Baramuli led Komnas HAM's delegation that in January 1994 investigated rights abuses in protests against the Nirwana Resort development at Tanah Lot in Bali's Tabanan regency. The project on 121 hectares of land was a joint venture between Aburizal Bakrie's Bakrie Group, Indonesia's largest indigenous conglomerate, and UK-based Timeswitch Investments Ltd. Like Baramuli, Bakrie was a member of both Golkar and KADIN. Farmers in the project area had been requested to sell their land "in the national interest" for what they were told was a government project. When the true ownership of the development was revealed, Balinese locals protested, saying they did not want commercial developments near significant Hindu temple sites. The local government responded by threatening to cut off irrigation water to reduce the value of the land. The project then stalled for eight months until the military intervened and student protesters were injured when police used force to break up a rally. The military claimed the protesters were inspired by the long-banned Indonesian Communist Party (PKI). With Baramuli heading the investigation team, Komnas HAM concluded the only violation of rights was the loss of work to laborers due to the delay to the project. Komnas HAM also urged the Bali Regional Environmental Impact Assessment Commission to immediately resolve an Environmental Impact Assessment previously rejected by the community.

==Family and tennis==
Barmauli married Albertina Kaunang, the only daughter of the head of Manado District Court and the granddaughter of former judge and Volksraad member Leonard Dengah. Albertina and Baramuli (who was familiarly known as 'Bung' Naldi) met in 1951 while studying law at the University of Indonesia and two years later decided to get married. She later lectured in law at the University of Indonesia, Pancasila University, Atma Jaya University, and Indonesian Christian University. She and Baramuli were both were keen readers, tennis players and yoga practitioners. They had six children: boys Arly, Ardy (deceased) and Amir (also spelled Emir), and daughters Arnina, Resty Sulinda, and Aryanthi.

In his later years, Baramuli was a member of the Baramu (Barisan Awet Muda - Youthful Front) tennis club, whose members played with national tennis champion Yayuk Basuki.

==Philanthropy==
Baramuli created a foundation, Yayasan Baramuli, to provide grants for his employees.
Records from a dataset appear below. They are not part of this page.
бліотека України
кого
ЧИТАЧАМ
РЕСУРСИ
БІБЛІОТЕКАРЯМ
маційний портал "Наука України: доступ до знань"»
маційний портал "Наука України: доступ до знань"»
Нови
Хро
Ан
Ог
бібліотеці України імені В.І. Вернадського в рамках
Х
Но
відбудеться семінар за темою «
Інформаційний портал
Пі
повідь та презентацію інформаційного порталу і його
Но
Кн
He is credited with supporting universities in South Sulawesi and North Sulawesi, as well as a pesantren (Islamic boarding school) in Pinrang. He was a member of the Board of Trustees of Hasanuddin University from 1975 to 1977.

==Illness and death==
In January 2006, Baramuli was hospitalized in Singapore for three days. Thereafter, he regularly visited Singapore for treatment. On 11 October 2006, he died at the age of 76 at his residence at Jalan Imam Bonjol in Menteng, Central Jakarta. His younger brother, Eddy, said he died of liver disease after suffering hepatitis. Among the prominent figures who visited his house to mourn him were Habibie, Harmoko, Jusuf Kalla, Ryaas Rasyid and Paska Suzetta. Baramuli was buried at Kalibata Heroes' Cemetery. Dignitaries at his funeral included MPR speaker Ginandjar Kartasasmita, as well as President Susilo Bambang Yudhoyono.

==Awards==
In 1999, he received the Anugerah Bintang award from President Habibie.

==Books==
Baramuli was the author and/or subject of several books.
- Masyarakat Bertanya, Baramuli Menjawab (1998). A collection of interviews and news articles on Baramuli.
- Pemikiran Tentang Pembangunan Ekonomi dan Politik Masa Orde Baru (1998). A collection of articles on political and economic issues of Suharto's New Order regime.
- DPA Dari Zaman ke Zaman (2000) A history of the DPA, co-authored with Abdul Gafur.
- Baramuli Menggugat Politik Zaman (2000). A biography by Julius Pour.
- Perjuangan Membangun Indonesia Timur - Volume 2 (2001). A history of economic development in Eastern Indonesia.
- A.A. Baramuli Yang Kukenal (2007). Biographical essays of Baramuli by Bachtiar Adnan Kusuma et al.